Katie did not look a day older than she was; but she had that indescribable elder-sister bearing, that pretty shade of thoughtfulness upon her frank face, which an early responsibility throws into the looks of very children. Even a young wife, in all the importance of independent sway, must have looked but a novice in presence of the minister’s daughter, who had to be mistress and mother at fourteen, and had kept the manse cosy and in order, regulated the economies, darned the stockings, and even cut out the little frocks and pinafores from that time until now. Katie knew more about measles and hooping-cough than many a mother, and was skilled how to take a cold “in time,” and check an incipient fever. The minister thought no one else, save his dead wife, could have managed the three hundred pounds of the manse income, so as to leave a comfortable sum over every year, to be laid by for “the bairns,” and comforted himself with the thought that when he himself was “called away,” little Johnnie and Charlie, Colin and Isabel, would still have Katie,the mother-sister, who already had been their guardian so long.

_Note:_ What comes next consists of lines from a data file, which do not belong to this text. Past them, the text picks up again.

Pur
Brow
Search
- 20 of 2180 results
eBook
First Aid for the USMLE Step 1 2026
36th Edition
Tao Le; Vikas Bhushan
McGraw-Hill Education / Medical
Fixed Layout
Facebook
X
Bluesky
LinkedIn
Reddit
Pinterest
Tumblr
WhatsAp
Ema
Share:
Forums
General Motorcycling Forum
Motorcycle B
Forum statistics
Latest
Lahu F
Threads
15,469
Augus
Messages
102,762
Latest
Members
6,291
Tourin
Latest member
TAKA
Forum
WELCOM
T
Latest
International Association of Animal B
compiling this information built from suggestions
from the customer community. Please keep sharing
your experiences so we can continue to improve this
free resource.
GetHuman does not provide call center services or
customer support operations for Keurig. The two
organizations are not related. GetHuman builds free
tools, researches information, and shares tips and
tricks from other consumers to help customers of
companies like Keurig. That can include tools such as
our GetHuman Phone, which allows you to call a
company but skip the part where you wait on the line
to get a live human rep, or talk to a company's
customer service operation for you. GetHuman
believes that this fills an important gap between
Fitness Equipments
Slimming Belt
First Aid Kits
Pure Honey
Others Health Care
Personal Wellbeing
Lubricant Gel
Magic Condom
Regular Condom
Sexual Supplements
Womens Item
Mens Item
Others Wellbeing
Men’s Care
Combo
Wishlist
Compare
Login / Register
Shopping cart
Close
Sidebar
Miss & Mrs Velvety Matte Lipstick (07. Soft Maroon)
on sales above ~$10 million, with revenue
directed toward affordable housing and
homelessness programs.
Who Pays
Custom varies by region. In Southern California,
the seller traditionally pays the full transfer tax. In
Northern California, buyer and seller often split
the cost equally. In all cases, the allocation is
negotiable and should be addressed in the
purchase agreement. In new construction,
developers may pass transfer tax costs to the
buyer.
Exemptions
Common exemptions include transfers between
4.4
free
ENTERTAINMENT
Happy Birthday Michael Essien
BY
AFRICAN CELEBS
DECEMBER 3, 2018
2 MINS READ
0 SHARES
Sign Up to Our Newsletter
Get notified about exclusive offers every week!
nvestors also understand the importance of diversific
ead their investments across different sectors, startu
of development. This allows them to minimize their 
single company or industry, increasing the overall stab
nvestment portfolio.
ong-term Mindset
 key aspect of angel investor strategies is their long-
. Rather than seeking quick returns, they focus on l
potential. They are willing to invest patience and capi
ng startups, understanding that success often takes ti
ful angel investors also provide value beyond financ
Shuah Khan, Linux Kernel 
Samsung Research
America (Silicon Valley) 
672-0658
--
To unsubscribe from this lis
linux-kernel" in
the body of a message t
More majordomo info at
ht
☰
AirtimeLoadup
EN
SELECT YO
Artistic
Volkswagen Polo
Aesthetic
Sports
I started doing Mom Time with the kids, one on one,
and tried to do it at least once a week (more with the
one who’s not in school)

“I’m ready, papa!” said Katie; “but Mrs. Livingstone does not care about a stranger’s sympathy. It’s no’ like one belonging to herself. She may think it very kind and be pleased with it, in a way; but it still feels like an interference at the bottom of her heart.”
“She’s a peculiar woman,” said Dr. Logan, “but you are not to be called a stranger, my dear: and it’s no small pleasure to me, Katie, to think that there are few houses in the parish where you are not just as welcome as myself.”

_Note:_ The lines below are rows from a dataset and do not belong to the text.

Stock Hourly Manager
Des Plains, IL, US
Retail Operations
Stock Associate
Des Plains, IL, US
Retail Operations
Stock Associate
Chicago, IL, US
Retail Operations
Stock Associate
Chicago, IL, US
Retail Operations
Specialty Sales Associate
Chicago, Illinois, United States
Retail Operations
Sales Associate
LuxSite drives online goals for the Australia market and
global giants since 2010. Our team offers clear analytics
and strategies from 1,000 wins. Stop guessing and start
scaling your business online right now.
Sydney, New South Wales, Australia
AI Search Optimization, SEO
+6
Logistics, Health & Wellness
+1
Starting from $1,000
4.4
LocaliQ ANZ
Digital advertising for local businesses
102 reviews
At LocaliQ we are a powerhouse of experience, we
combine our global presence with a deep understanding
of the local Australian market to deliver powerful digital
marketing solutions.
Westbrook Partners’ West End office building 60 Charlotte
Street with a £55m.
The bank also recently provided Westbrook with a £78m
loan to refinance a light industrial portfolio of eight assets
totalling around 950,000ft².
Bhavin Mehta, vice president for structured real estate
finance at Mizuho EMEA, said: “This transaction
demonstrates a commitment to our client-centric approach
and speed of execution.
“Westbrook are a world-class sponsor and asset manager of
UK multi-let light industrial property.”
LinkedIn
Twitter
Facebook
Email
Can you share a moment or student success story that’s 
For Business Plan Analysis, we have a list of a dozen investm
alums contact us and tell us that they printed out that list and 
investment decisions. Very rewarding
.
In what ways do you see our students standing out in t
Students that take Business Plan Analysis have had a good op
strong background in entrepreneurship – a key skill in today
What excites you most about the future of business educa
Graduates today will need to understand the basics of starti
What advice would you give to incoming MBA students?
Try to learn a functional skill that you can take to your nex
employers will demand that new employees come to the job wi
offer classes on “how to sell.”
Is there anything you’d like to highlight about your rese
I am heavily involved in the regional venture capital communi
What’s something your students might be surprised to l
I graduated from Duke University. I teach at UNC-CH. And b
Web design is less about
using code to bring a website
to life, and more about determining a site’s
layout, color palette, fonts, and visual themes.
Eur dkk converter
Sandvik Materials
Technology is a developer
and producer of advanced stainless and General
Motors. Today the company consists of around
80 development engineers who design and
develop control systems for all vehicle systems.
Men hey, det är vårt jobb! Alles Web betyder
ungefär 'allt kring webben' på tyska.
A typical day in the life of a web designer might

Katie made no reply to this. She did not think it would much mend the matter with the Mistress to be reckoned as one of the houses in the parish. So she tied on her bonnet quietly, and took her father’s arm, and turned down the brae toward Norlaw; for this little woman had the admirable quality of knowing, not only how to speak with great good sense, but how to refrain.
“I’m truly concerned about this family,” said Dr. Logan; “indeed, I may say, I’m very much perplexed in my mind how to do. A state of things like this can not be tolerated in a Christian country, Katie. The dead denied decent burial! It’s horrible to think of; so I see no better for it, my dear, than to take a quiet ride to Melmar, without letting on to any body, and seeing for myself what’s to be done withhim.”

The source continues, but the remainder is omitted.